How to complete this task | When the word "kortizol" shows up in a line of the data below, copy that whole line.

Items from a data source
>>>
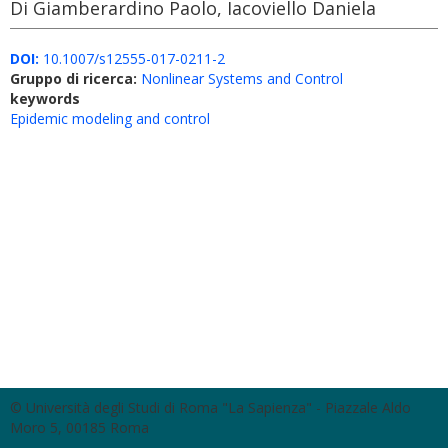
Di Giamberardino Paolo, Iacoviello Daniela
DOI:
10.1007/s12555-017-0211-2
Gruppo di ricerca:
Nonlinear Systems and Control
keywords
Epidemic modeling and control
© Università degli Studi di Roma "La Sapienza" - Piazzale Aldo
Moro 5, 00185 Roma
<<<
>>>
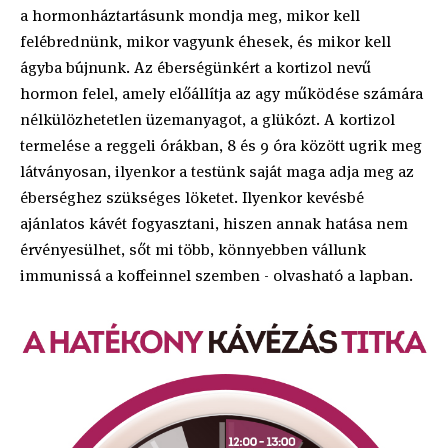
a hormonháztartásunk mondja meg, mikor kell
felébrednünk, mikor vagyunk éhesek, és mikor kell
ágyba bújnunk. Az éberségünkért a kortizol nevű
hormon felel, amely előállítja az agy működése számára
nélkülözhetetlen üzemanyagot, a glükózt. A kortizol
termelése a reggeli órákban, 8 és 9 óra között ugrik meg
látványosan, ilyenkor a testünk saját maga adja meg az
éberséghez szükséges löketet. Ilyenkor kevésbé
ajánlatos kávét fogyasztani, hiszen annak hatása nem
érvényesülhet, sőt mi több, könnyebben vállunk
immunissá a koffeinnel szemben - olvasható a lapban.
<<<
Problem solution |
ágyba bújnunk. Az éberségünkért a kortizol nevű
nélkülözhetetlen üzemanyagot, a glükózt. A kortizol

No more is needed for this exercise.